How to choose the “right” summary of the data and thus how to minimize the information loss in reducing the dimension of the problem from the observed y to s=S(y) is still an open and essential matter, especially for Approximate Bayesian Computation (ABC) which relies on the approximation p(θ|s) ~ p(θ|y).

It has been shown that aiming for sufficiency is not a trivial matter and hence is usual to resort to a collection of hopefully quasi-sufficient statistics, typically dependent on the problem, under the condition that this collection lies in a lower dimensional space to avoid the so-called curse of dimensionality.
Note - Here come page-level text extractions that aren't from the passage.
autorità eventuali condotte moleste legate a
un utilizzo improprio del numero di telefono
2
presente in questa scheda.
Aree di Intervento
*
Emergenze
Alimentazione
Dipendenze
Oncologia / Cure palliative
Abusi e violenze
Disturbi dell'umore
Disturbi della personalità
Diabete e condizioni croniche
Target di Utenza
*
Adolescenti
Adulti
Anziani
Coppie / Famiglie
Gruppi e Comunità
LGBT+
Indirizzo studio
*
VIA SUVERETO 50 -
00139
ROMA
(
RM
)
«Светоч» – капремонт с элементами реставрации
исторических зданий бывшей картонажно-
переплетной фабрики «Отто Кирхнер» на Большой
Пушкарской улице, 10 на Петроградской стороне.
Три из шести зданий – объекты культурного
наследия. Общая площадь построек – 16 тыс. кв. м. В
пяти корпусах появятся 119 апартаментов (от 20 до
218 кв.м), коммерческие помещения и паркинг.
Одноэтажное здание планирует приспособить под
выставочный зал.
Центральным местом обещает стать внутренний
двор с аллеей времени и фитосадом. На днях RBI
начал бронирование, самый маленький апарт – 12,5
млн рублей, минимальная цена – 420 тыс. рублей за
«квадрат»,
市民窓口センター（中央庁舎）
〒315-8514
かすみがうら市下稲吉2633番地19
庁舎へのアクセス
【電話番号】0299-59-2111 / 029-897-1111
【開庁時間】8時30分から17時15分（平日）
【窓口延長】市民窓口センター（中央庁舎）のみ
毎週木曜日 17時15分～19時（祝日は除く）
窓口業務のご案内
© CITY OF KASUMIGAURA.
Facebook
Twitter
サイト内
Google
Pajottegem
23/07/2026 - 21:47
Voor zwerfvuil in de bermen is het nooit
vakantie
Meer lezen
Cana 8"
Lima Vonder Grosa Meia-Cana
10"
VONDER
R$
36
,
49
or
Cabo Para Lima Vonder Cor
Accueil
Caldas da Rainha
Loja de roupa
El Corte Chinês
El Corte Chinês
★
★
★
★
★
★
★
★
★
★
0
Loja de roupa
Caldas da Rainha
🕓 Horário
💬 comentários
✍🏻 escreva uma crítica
Following the idea underling dimension reduction techniques for ABC like Partial Least Squares, Wegman et al. (2009), we derive a procedure to select a sufficient dimension reduction subset u of the vector s by characterizing it as the minimal subset such that the distribution of θ is independent of s given u.

PLS however operate only in the original space and the independence condition in their criterion is in fact replaced with an uncorrelation requirement. This simplification is known to fail outside Gaussian models, an assumption which is easily unsatisfied in complicate models where ABC is needed. We thus resort to kernel methods by examining the conditional independence requirement through mean embedding in a RKHS as in Fukumizu et al. (2008) and Zhang et al. (2012) where linear relations are known to represent non-linear dependencies in the original space.

A proper testing procedure and a greedy procedure are compared in various simulation studies.